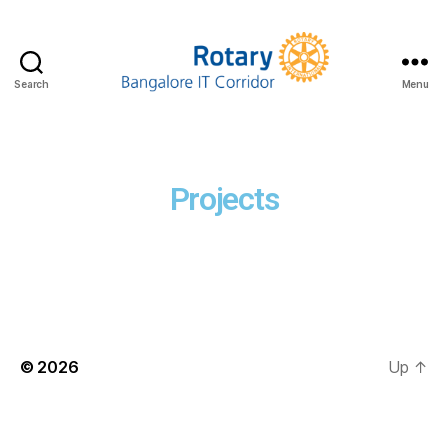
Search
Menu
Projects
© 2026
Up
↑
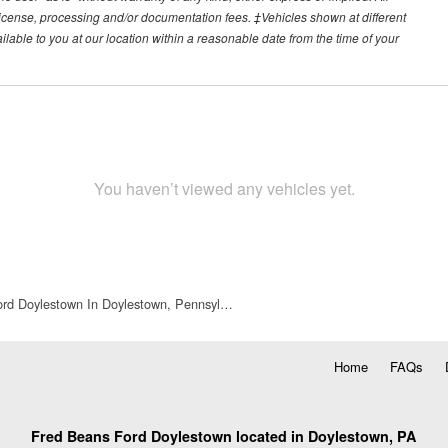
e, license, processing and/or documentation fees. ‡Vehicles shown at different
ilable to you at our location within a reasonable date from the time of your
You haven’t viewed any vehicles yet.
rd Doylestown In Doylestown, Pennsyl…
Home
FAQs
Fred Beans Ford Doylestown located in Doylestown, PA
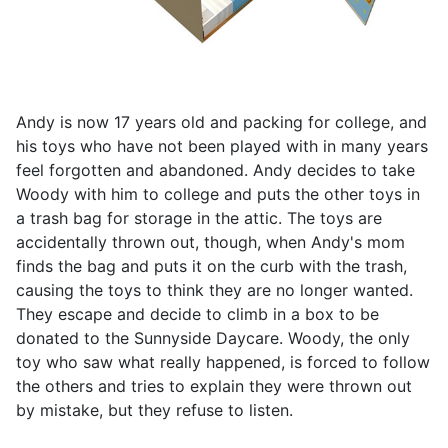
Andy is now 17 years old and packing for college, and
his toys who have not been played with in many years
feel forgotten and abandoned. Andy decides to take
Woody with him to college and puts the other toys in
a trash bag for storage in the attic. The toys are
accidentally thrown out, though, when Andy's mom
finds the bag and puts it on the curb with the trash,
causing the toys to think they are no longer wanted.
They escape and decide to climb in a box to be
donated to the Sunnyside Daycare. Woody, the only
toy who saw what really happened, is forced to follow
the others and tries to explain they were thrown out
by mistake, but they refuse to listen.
---
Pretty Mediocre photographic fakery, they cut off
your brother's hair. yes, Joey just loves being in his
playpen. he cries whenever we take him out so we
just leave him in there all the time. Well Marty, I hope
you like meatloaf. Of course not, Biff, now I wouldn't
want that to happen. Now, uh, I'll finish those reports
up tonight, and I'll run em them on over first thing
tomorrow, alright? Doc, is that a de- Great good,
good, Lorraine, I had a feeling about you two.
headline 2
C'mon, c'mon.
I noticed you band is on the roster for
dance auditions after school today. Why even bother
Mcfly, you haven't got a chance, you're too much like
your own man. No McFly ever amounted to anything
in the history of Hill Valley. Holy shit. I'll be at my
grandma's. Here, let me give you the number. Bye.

AIM OF THE EXERCISE
Your answer must be the exact lines from the records above, from the one containing "rd Doylestown In Doylestown, Pennsyl…" through the one containing "by mistake, but they refuse to listen.", both included, with every picture left out.

RESPONSE BELOW
rd Doylestown In Doylestown, Pennsyl…
Home
FAQs
Fred Beans Ford Doylestown located in Doylestown, PA
Andy is now 17 years old and packing for college, and
his toys who have not been played with in many years
feel forgotten and abandoned. Andy decides to take
Woody with him to college and puts the other toys in
a trash bag for storage in the attic. The toys are
accidentally thrown out, though, when Andy's mom
finds the bag and puts it on the curb with the trash,
causing the toys to think they are no longer wanted.
They escape and decide to climb in a box to be
donated to the Sunnyside Daycare. Woody, the only
toy who saw what really happened, is forced to follow
the others and tries to explain they were thrown out
by mistake, but they refuse to listen.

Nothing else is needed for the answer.